Daniel Booth, Class of 2005 

Worldwide account manager at FedEx in Memphis

Booth, a native of Amory, does not hold back when talking about how Croft affected his life and career.

“Every class, professor and teacher had a positive impact on my life,” he said. “I truly believe the Croft Institute is one of the best undergraduate programs in the international studies field. Dr. Michael Metcalf, Dr. Peter Frost, Dr. Kees Gispen and Dr. Holly Reynolds all come to mind as being extremely impactful on my education and development.”

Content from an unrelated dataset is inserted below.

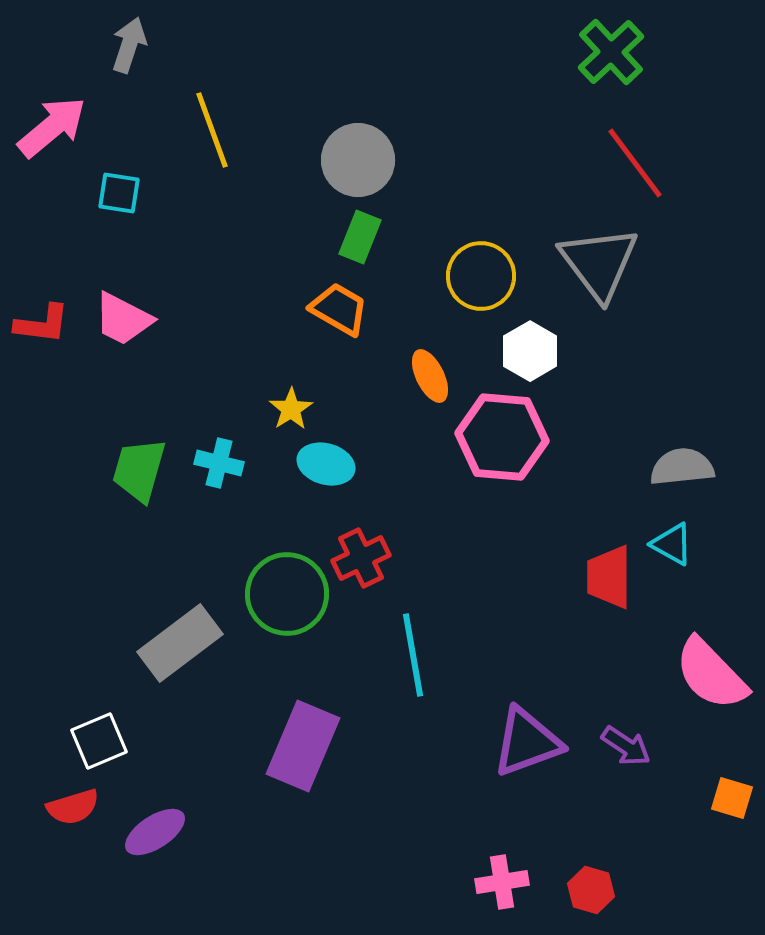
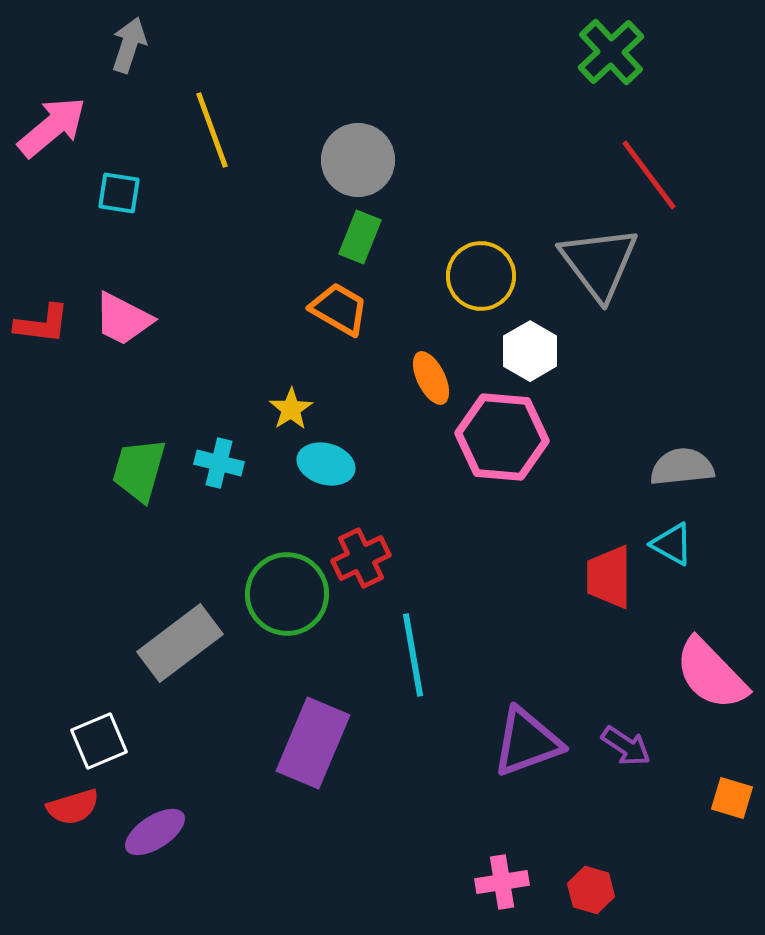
red line: moved 14 px right, 12 px down
orange ellipse: moved 1 px right, 2 px down
purple rectangle: moved 10 px right, 3 px up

Also a licensed customs broker, Booth works for a global company that serves more than 220 countries and territories with more than 500,000 team members, moving more than 12 million packages a day.

Having a Croft degree positioned Booth for working on the international stage.

“For much of my life, I had a passion for all things international and different cultures,” he said. “I work with individuals inside of FedEx and customers all over the globe each and every day, and I have been afforded amazing travel opportunities. … I believe my international studies education and study abroad experience through Croft created a great foundation for me to be successful in my career.”

Susan Hedglin

Susan Lawrence Hedglin, Class of 2009 

Consultant for oncology research and development, and finance with Eli Lilly and Co. in Indianapolis

Growing up in Madison in the 1990s, Hedglin witnessed the daily headlines of a changing world, she said, from the post-Soviet economic transitions in Russia to China’s accession to the World Trade Organization in 2001.

She entered Croft because she was drawn to government and policy, had several friends who went through Croft and raved about it, and knew of the program’s sterling academic reputation.

After graduation, Hedglin gravitated toward business instead of government, but her Croft education is always with her. Her consulting position includes quickly processing data from current events to policy changes to large amounts of internal company information. Croft’s rigorous academics prepared her for that.

Plus, her studies gave her extra benefits.

“I always love the look on people’s faces when I tell them I speak Mandarin Chinese,” she said. “They ask, ‘Where did you learn that?’ and the jaws drop when I say, ‘the University of Mississippi.’

“Even though I am based in the U.S., I work at a multinational company with business partners from around the world. Having knowledge of their background and culture helps me build effective relationships. Lots of people are curious about the world, but Croft helps students see it – and process it – in depth at a young age. It’s a valuable foundation to build a career on.”

Cooper Reves

Cooper Reves, Class of 2010 

Digital director for the office of U.S. Sen. John McCain in Washington, D.C.

Reves’ introduction to international studies started in high school in Madison, where he took a course on Chinese history and Mandarin.

“I learned a deep appreciation for cultures outside my own, and I wanted to continue exploring that curiosity into my college career,” he said. “Thankfully, Ole Miss offered an incredible program in international relations at the Croft Institute that I was able to take advantage of.”

But Reves’ education at Croft went beyond the borders of China; he learned history, economics and how to appreciate differences among cultures.

“But most of all, the Croft Institute taught me analytical reasoning skills that I have been able to adapt into my career in campaign politics and digital organizing,” he said. “No matter what you do after college, the skills you learn debating world issues with your fellow classmates in the Croft building will serve you in any capacity.

“At the Croft Institute, I developed the intellectual self-confidence necessary to thrive in the political world. I also know that the historical perspective on current world events that Croft teaches has been directly applicable to my work. Though I work in American politics, the historical echoes of our current political environment are undeniable, and being well-versed in recent world history has proven to be indispensable.”

Deeneaus Polk

Deeneaus Polk, Class of 2011 

Director of the Mississippi Apprenticeship Program for the Mississippi Community College Board in Jackson

While at Pascagoula High School, Polk spent time in Germany and decided there that he wanted to become ambassador to that country in the future. To reach that goal one day, Polk was drawn to Croft because he knew the strong interdisciplinary program would challenge him.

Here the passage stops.